例えば、日本の高級と言われる「もの」や「店」を見ると、平面的・鋭角的で、形式美が優先している。
豊かな美しさ=豊穣の美ではない。
内容が形式を打ち破り、溢れだし、あらたなカタチを自ずとつくるというダイナミズムとは無縁だ。
従来の支配的な日本文化は、広がりをもち、馥郁とエロースが立ち昇る世界とは逆で、内容が閉じた二次元的な形式の中に押し込められ、従属させられている。そこでは、人間の原初的エネルギーは、儀式を執り行う所作にまで変質させられてしまう。自由闊達で柔らかな拡がりをもつ豊かな世界は、固い形式によって消去される。画一化な管理主義、非・人間的な悦びのない灰色の世界が「正しい」とされてしまう。それが日常の所作の強要によってつくられる型の文化であり、人間性=主観性の排除を招来する深い洗脳に過ぎないことに気づいている人は少ない。

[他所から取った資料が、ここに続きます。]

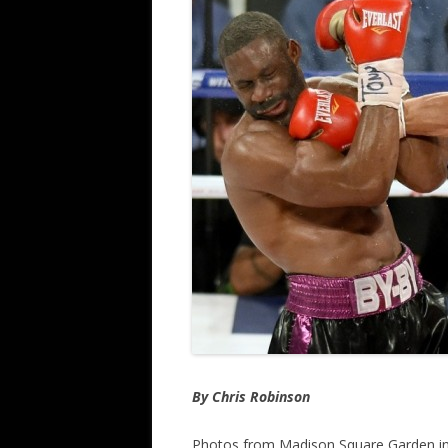
By Chris Robinson
Photos from Madison Square Garden 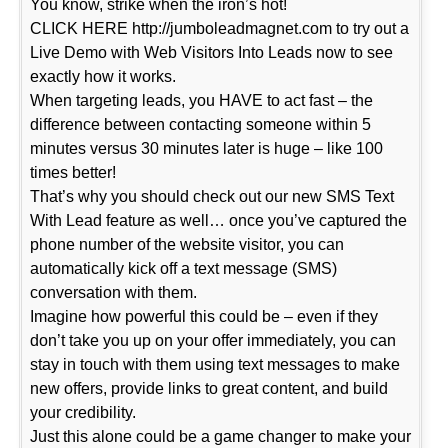
You know, strike when the iron’s hot!
CLICK HERE http://jumboleadmagnet.com to try out a
Live Demo with Web Visitors Into Leads now to see
exactly how it works.
When targeting leads, you HAVE to act fast – the
difference between contacting someone within 5
minutes versus 30 minutes later is huge – like 100
times better!
That’s why you should check out our new SMS Text
With Lead feature as well… once you’ve captured the
phone number of the website visitor, you can
automatically kick off a text message (SMS)
conversation with them.
Imagine how powerful this could be – even if they
don’t take you up on your offer immediately, you can
stay in touch with them using text messages to make
new offers, provide links to great content, and build
your credibility.
Just this alone could be a game changer to make your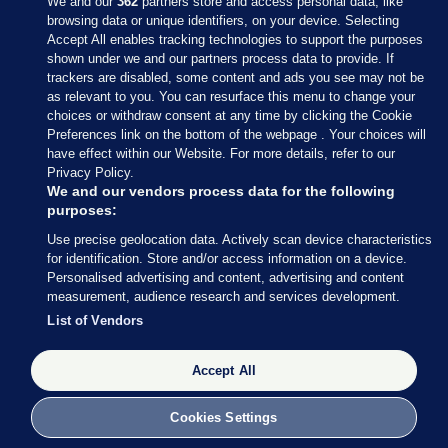
We and our
362
partners store and access personal data, like
browsing data or unique identifiers, on your device. Selecting
Accept All enables tracking technologies to support the purposes
shown under we and our partners process data to provide. If
Sections
trackers are disabled, some content and ads you see may not be
as relevant to you. You can resurface this menu to change your
choices or withdraw consent at any time by clicking the Cookie
Journal Media
Preferences link on the bottom of the webpage . Your choices will
have effect within our Website. For more details, refer to our
Privacy Policy.
Our Network
We and our vendors process data for the following
purposes:
Terms & Legal Notices
Use precise geolocation data. Actively scan device characteristics
for identification. Store and/or access information on a device.
Personalised advertising and content, advertising and content
© 2026 Journal Media Ltd
measurement, audience research and services development.
List of Vendors
Switch to Desktop
Accept All
The Journal supports the work of the Press Council of Ireland and the
Office of the Press Ombudsman, and our staff operate within the
Code of Practice. You can obtain a copy of the Code, or contact the
Cookies Settings
Council, at https://www.presscouncil.ie, PH: (01) 6489130, Lo-Call 1800
208 080 or email: mailto:info@presscouncil.ie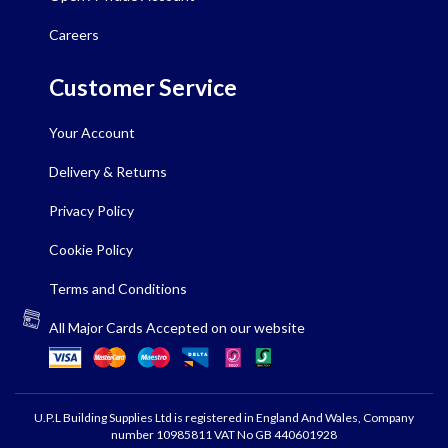
Careers
Customer Service
Your Account
Delivery & Returns
Privacy Policy
Cookie Policy
Terms and Conditions
All Major Cards Accepted on our website
U.P.L Building Supplies Ltd is registered in England And Wales, Company
number 10985811 VAT No GB 440601928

この不幸な国では、子どもたちまでも、幼い一時期をのぞいては、みな灰色である。
古い日本、儀式や形式が「神」となる非人間的な文化は、すでに完全に行き詰まっている。新たな日本は、様式的な知ではなく、深い納得の知=腑に落ちる知=「民知」の支えによってのみ可能だ。これは原理である。